Joseph Sin, Molecular Biology
In the US, the American Cancer Society estimates that in 2008, breast cancer killed 40,930 people. Breast cancer remains the most common form of cancer among women today and results in almost 1% of all deaths worldwide. Various types of treatment for breast cancer exist today such as surgery, chemotherapy, radiotherapy, etc. Breast cancer treatments are usually selected based on the specific character of breast cancer: estrogen receptor (ER) positive or estrogen receptor negative. Treatment of breast cancer through estrogen modulation is a common form of treatment. Predicting the overall longer cancer-free survival is best done through measuring the levels of estrogen receptor.
ER is a ligand-dependent transcription factor and is regulated by estrogen binding. More specifically, two subtypes of ER, ERα and ERβ are involved in mediating estrogen functions. ERα binds 17β-Estradiol (E2), the most prevalent form of estrogen. ERα associated with E2 bound to chromatin induces gene transcription by translocating into the nucleus and binds to estrogen receptor element (ERE), a consensus sequence of palindromic repeat (5’GGTCAnnnTGACC3′). ER also recruits cofactor proteins, which results in chromatin remodeling and gene expression regulation through interacting with histone acetylases or transcriptional machinery.

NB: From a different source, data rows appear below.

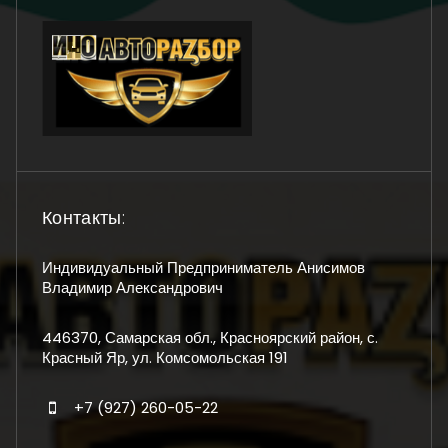
Контакты:
Индивидуальный Предприниматель Анисимов
Владимир Александрович
446370, Самарская обл., Красноярский район, с.
Красный Яр, ул. Комсомольская 191
+7 (927) 260-05-22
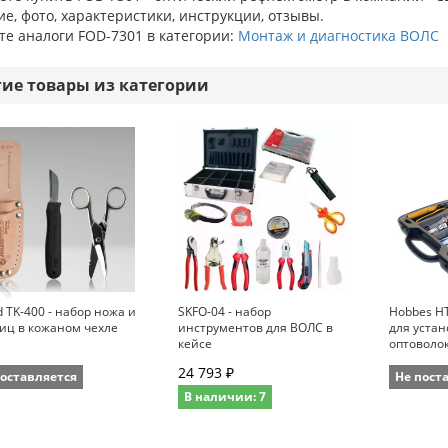
е, фото, характеристики, инструкции, отзывы.
те аналоги FOD-7301 в категории:
Монтаж и диагностика ВОЛС
гие товары из категории
d TK-400 - набор ножа и
SKFO-04 - набор
Hobbes HT
иц в кожаном чехле
инструментов для ВОЛС в
для уста
кейсе
оптоволо
24 793 ₽
поставляется
Не пост
В наличии: 7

Most studies up till now have focused on how ER activates gene transcription. Recently, estrogen’s repressive effects on target genes were shown. Only within the past five years have we had the necessary advances of the human genome project and microarray technology to realize that ER can also repress gene transcription. The map of the human genome allows scientists to see how ER affects a complete array of genes versus only a limited selection of genes. Microarray technology is a genome wide expression analysis capable of measuring differing gene expression levels. Through comparison of these levels, an analysis of which genes are activated or repressed by ER can be made. A list of 215 putative ER binding sites adjacent to E2-regulated genes within 100kb of their transcriptional start sites suggested that ERα directly represses 66 of those target genes.
Better understanding the mechanisms of ER transcriptional repression would not only increase our understanding of how estrogen affects breast cancer, but also aid in the creation of effective treatments for breast cancer through increased knowledge of what areas of breast cancer cells to target.

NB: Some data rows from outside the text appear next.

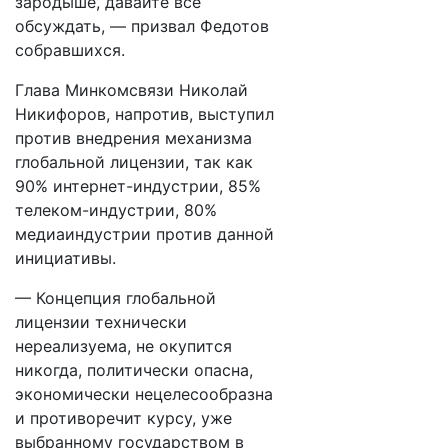
зародыше, давайте всё
обсуждать, — призвал Федотов
собравшихся.
Глава Минкомсвязи Николай
Никифоров, напротив, выступил
против внедрения механизма
глобальной лицензии, так как
90% интернет-индустрии, 85%
телеком-индустрии, 80%
медиаиндустрии против данной
инициативы.
— Концепция глобальной
лицензии технически
нереализуема, не окупится
никогда, политически опасна,
экономически нецелесообразна
и противоречит курсу, уже
выбранному государством в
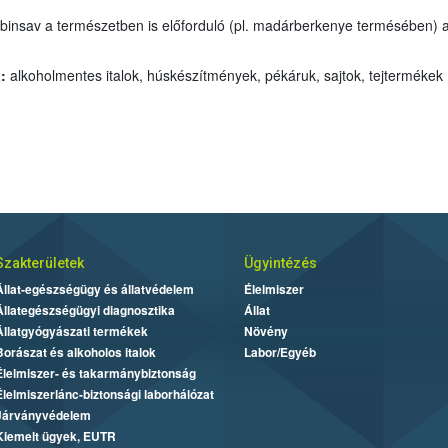
orbinsav a természetben is előforduló (pl. madárberkenye termésében) a
:
alkoholmentes italok, húskészítmények, pékáruk, sajtok, tejtermékek
:
Szakterületek
Ügyintézés
Állat-egészségügy és állatvédelem
Élelmiszer
Állategészségügyi diagnosztika
Állat
Állatgyógyászati termékek
Növény
Borászat és alkoholos italok
Labor/Egyéb
Élelmiszer- és takarmánybiztonság
Élelmiszerlánc-biztonsági laborhálózat
Járványvédelem
Kiemelt ügyek, EUTR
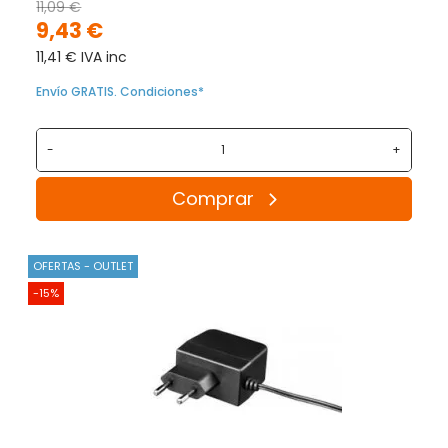
11,09 €
9,43 €
11,41 € IVA inc
Envío GRATIS. Condiciones*
-
+
Comprar
OFERTAS - OUTLET
-15%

My research has two parts. The first part was to find genes that were down regulated by estrogen in order to increase the data pool of genes down-regulated by estrogen. Four target genes, ARGN, MGC16169, CALML5, and NFIB are suspected to be involved in down-regulation by ER. However, after conducting validation tests, these genes were determined to not be repressed. The second part includes characterizing the specific effects of co-repressors NCoR, NRIP1, and SMRT. Removal of these co-repressors and the subsequent effect of their removal on following four ER target sites, HES1, PSCA, SLC35A1, and MME were studied. A knock down of a single co-repressor did not affect the majority of transcriptional activity in ER repressed target genes. A triple knock down was also conducted in hope that removal of multiple co-repressors might affect repression. However, the triple knock down was a failure and future experiments need to be done. Future direction of the project includes repeating the experiment with another set of cDNA. Understanding the mechanisms of ER transcriptional repression would significantly aid the creation of effective treatments for breast cancer.